3.  Vowel team (digraphs): pretty self explanatory, the vowel sound is controlled by the digraph (simple example: pain)

4.  VCE: vowel consonant e (simple example: bake)

5.  CLE: consonant followed by LE (example: bubble. . . the "bub" is a closed syllable and the "ble" is the CLE syllable. . . additionally the e is there simply because each syllable must have a vowel)

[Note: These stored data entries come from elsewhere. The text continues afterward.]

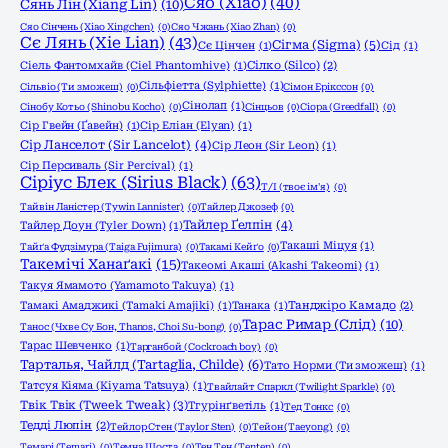
Сяо (Xiao)
(40)
Сянь Лін (Xiang Lin)
(10)
Сяо Сінчень (Xiao Xingchen)
(0)
Сяо Чжань (Xiao Zhan)
(0)
Сє Лянь (Xie Lian)
(43)
Сігма (Sigma)
(5)
Сє Цінчен
(1)
Сід
(1)
Сіель Фантомхайв (Ciel Phantomhive)
(1)
Сілко (Silco)
(2)
Сільфіетта (Sylphiette)
(1)
Сільвіо (Ти зможеш)
(0)
Сімон Ерікссон
(0)
Сінолап
(1)
Сінобу Котьо (Shinobu Kocho)
(0)
Сінцьов
(0)
Сіора (Greedfall)
(0)
Сір Гвейн (Ґавейн)
(1)
Сір Еліан (Elyan)
(1)
Сір Ланселот (Sir Lancelot)
(4)
Сір Леон (Sir Leon)
(1)
Сір Персиваль (Sir Percival)
(1)
Сіріус Блек (Sirius Black)
(63)
Т/І (твоє ім'я)
(0)
Тайвін Ланістер (Tywin Lannister)
(0)
Тайлер Джозеф
(0)
Тайлер Ґелпін
(4)
Тайлер Доун (Tyler Down)
(1)
Такаші Міцуя
(1)
Тайґа Фудзімура (Taiga Fujimura)
(0)
Такамі Кейґо
(0)
Такемічі Ханаґакі
(15)
Такеомі Акаші (Akashi Takeomi)
(1)
Такуя Ямамото (Yamamoto Takuya)
(1)
Тамакі Амаджикі (Tamaki Amajiki)
(1)
Танака
(1)
Танджіро Камадо
(2)
Тарас Римар (Слід)
(10)
Танос (Чхве Су Бон, Thanos, Choi Su-bong)
(0)
Тарас Шевченко
(1)
Тарганбой (Cockroach boy)
(0)
Тарталья, Чайлд (Tartaglia, Childe)
(6)
Тато Норми (Ти зможеш)
(1)
Татсуя Кіяма (Kiyama Tatsuya)
(1)
Твайлайт Спаркл (Twilight Sparkle)
(0)
Твік Твік (Tweek Tweak)
(3)
Тгурінґветіль
(1)
Тед Тонкс
(0)
Тедді Люпін
(2)
Тейлор Стен (Taylor Sten)
(0)
Тейон (Taeyong)
(0)
Темарі (Temari)
(0)
Темна Шоста
(0)
Тен Тен (Tenten)
(0)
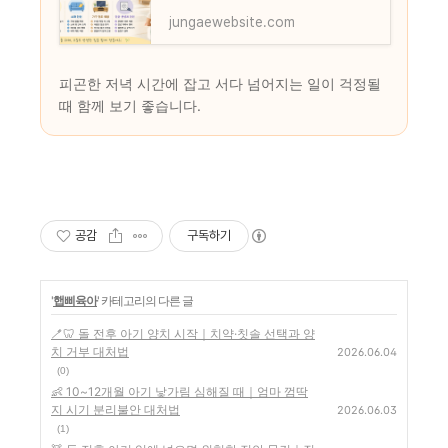
jungaewebsite.com
피곤한 저녁 시간에 잡고 서다 넘어지는 일이 걱정될
때 함께 보기 좋습니다.
공감
구독하기
'
햅삐육아
' 카테고리의 다른 글
🪥🦷 돌 전후 아기 양치 시작｜치약·칫솔 선택과 양
치 거부 대처법
2026.06.04
(0)
👶 10~12개월 아기 낯가림 심해질 때｜엄마 껌딱
지 시기 분리불안 대처법
2026.06.03
(1)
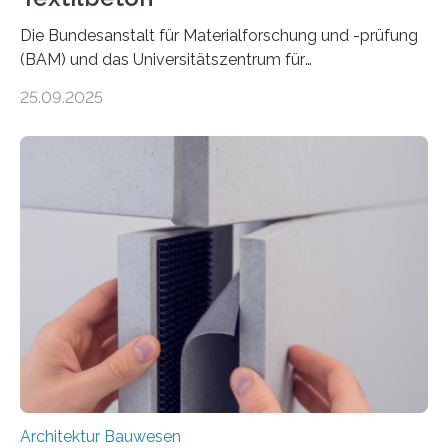
Die Bundesanstalt für Materialforschung und -prüfung
(BAM) und das Universitätszentrum für
Energieeffiziente Gebäude der CTU in Prag (UCEEB)
25.09.2025
untersuchen in einem gemeinsamen Forschungsprojekt
das Verhalten von Textilbeton unter Brandeinwirkung.
Ziel ist es, die Einsatzmöglichkeiten dieses innovativen
Baustoffs zu erweitern und gleichzeitig einen Beitrag zu
sicherem und nachhaltigem Bauen zu leisten.
Textilbeton ist ein moderner Verbundwerkstoff, der aus
einer feinkörnigen Betonmatrix und einer textilen
Bewehrung besteht – meist aus Carbon-, Glas- oder
Basaltfasern. Anders als herkömmlicher Stahlbeton, bei
dem Stahlstäbe zur…
Architektur Bauwesen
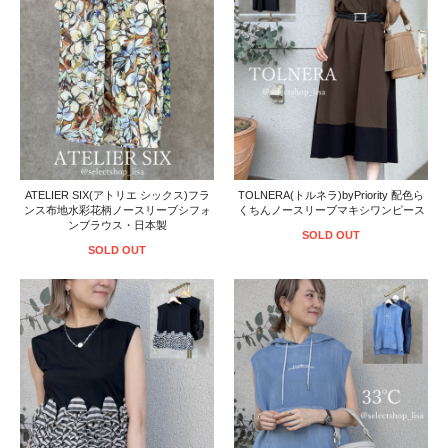
ATELIER SIX(アトリエ シックス)フラ
TOLNERA(トルネラ)byPriority 配色ら
ンス布地水彩花柄ノースリーブシフォ
くちんノースリーブマキシワンピース
ンブラウス・日本製
SOLD OUT
SOLD OUT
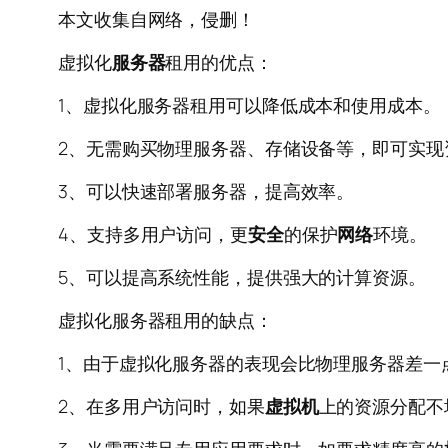
本文收集自网络，侵删！
虚拟化
服务器
租用的优点：
1、虚拟化服务器租用可以降低成本和使用成本。
2、无需购买物理服务器、存储设备等，即可实现
3、可以快速部署服务器，提高效率。
4、支持多用户访问，更
安全
的保护
网络
环境。
5、可以提高系统性能，提供强大的计算资源。
虚拟化服务器租用的缺点：
1、由于虚拟化服务器的表现会比物理服务器差一
2、在多用户访问时，如果
虚拟机
上的资源分配不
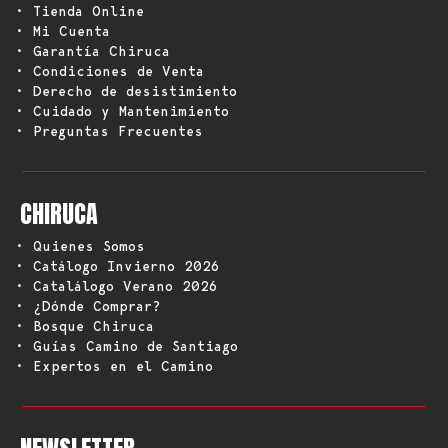
• Tienda Online
• Mi Cuenta
• Garantía Chiruca
• Condiciones de Venta
• Derecho de desistimiento
• Cuidado y Mantenimiento
• Preguntas Frecuentes
CHIRUCA
• Quienes Somos
• Catálogo Invierno 2026
• Catalálogo Verano 2026
• ¿Dónde Comprar?
• Bosque Chiruca
• Guías Camino de Santiago
• Expertos en el Camino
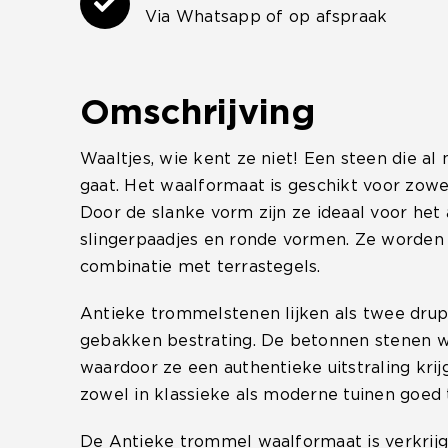
Via Whatsapp of op afspraak
Omschrijving
Waaltjes, wie kent ze niet! Een steen die 
gaat. Het waalformaat is geschikt voor zowel 
Door de slanke vorm zijn ze ideaal voor het
slingerpaadjes en ronde vormen. Ze worden
combinatie met terrastegels.
Antieke trommelstenen lijken als twee dru
gebakken bestrating. De betonnen stenen 
waardoor ze een authentieke uitstraling kr
zowel in klassieke als moderne tuinen goed 
De Antieke trommel waalformaat is verkrijg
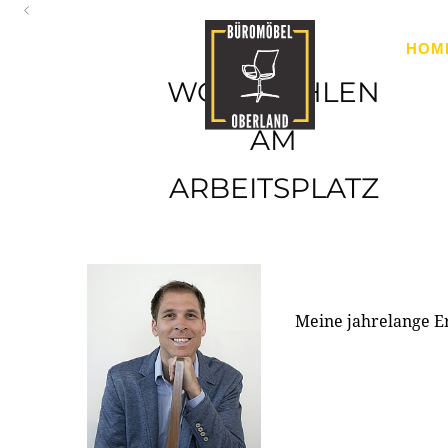
Oberland
HOM
Ihr Spezialist für Büroausstattung im Tiroler Oberland
WOHLFÜHLEN
AM
ARBEITSPLATZ
Meine jahrelange E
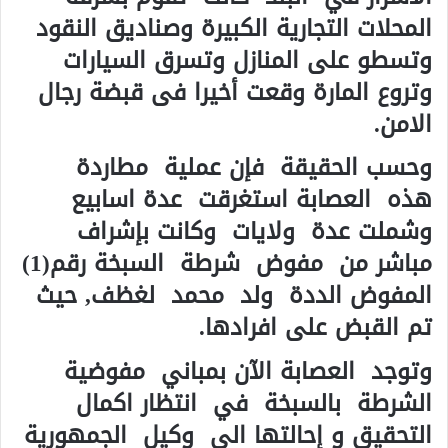
المحلات التجارية الكبيرة وصناديق النقود
وتسطو على المنازل وتسرق السيارات
وتروع المارة وقعت أخيرا فى قبضة رجال
الامن.
وحسب الحقيقة فإن عملية مطاردة
هذه العصابة استغرقت عدة اسابيع
وشملت عدة ولايات وكانت بإشراف
مباشر من مفوض شرطة السبخة رقم(1)
المفوض الددة ولد محمد لغظف, حيث
تم القبض على افرادها.
وتوجد العصابة الآن بمباني مفوضية
الشرطة بالسبخة في انتظار اكمال
التحقيق و إحالتها الى وكيل الجمهورية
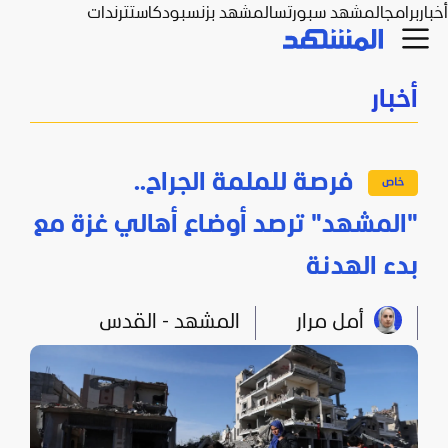
أخبار
برامج
المشهد سبورتس
المشهد بزنس
بودكاست
ترندات
أخبار
فرصة للملمة الجراح..
"المشهد" ترصد أوضاع أهالي غزة مع
بدء الهدنة
أمل مرار
المشهد - القدس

6.  R controlled:  the vowel sound is affected by the R that is attached to it (simple example: barn)

 

Learning the syllable types was very helpful for my daughter.  Additional tips that helped her divide syllables was to look for compound words, to let prefixes be their own syllable, and in cases like "hotel & robin" is it ok to try attaching the consonant to either side of the word and then changing if it doesn't make sense.  So, she might try hot el and realize that it doesn't make sense and then move the t over to make ho tel.  If I remember right, it is more common to have words that are like hotel (open/closed) vs robin (closed, closed) but I might be wrong.

 

Amy

post #40 of 51
Thread Starter 

Ok, very interesting, AAK. I read those descriptions of syllable types and have a hard time seeing how useful that would be for a developing reader...but I don't doubt that it would be. It's perhaps something I've NEVER thought of so it's weird to imagine it being helpful. I'm going to go over it with DC and ask her what she thinks.